■ **YOUR GOAL**
Lines that contain the string "thống" are the ones to list; copy all of them from the records.

[Extracted page text data]

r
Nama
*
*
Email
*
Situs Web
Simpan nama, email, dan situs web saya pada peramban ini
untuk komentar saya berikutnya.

* * *

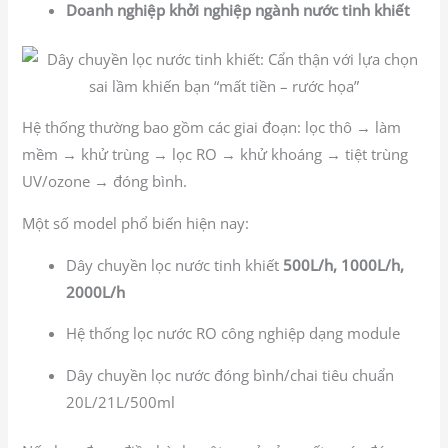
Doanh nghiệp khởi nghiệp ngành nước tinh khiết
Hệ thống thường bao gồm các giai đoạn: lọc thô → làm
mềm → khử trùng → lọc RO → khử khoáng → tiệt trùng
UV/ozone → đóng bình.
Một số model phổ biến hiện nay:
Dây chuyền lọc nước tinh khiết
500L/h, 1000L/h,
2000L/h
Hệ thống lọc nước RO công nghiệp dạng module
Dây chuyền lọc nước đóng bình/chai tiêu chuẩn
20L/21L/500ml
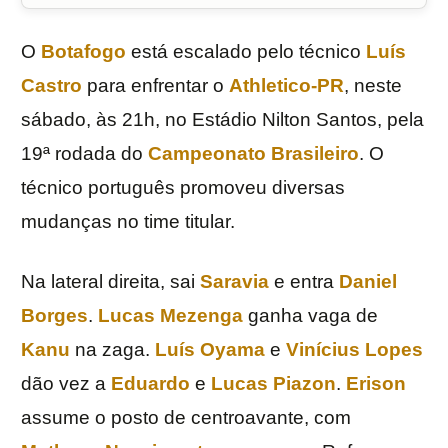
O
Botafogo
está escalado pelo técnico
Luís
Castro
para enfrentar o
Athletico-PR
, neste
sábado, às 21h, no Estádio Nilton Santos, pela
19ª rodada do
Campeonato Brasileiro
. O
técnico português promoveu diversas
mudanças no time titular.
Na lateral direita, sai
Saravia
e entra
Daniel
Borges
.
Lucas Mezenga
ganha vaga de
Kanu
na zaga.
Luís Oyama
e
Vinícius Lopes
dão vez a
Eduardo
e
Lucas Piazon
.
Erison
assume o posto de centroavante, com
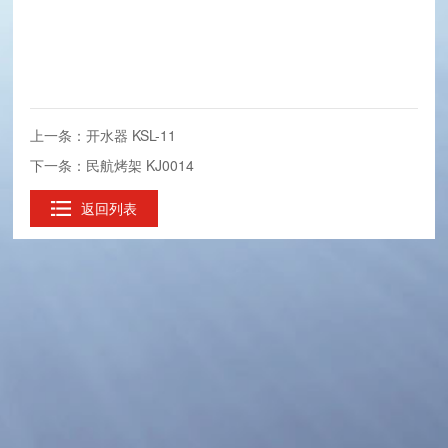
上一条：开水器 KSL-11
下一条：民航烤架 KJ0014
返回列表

--

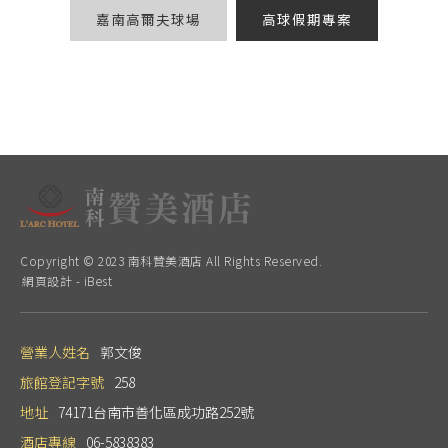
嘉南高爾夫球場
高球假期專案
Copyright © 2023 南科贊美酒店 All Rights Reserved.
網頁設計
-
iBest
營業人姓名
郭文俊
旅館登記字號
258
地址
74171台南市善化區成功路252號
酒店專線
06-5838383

■ **TASK RESULT**
Hệ thống thường bao gồm các giai đoạn: lọc thô → làm
Hệ thống lọc nước RO công nghiệp dạng module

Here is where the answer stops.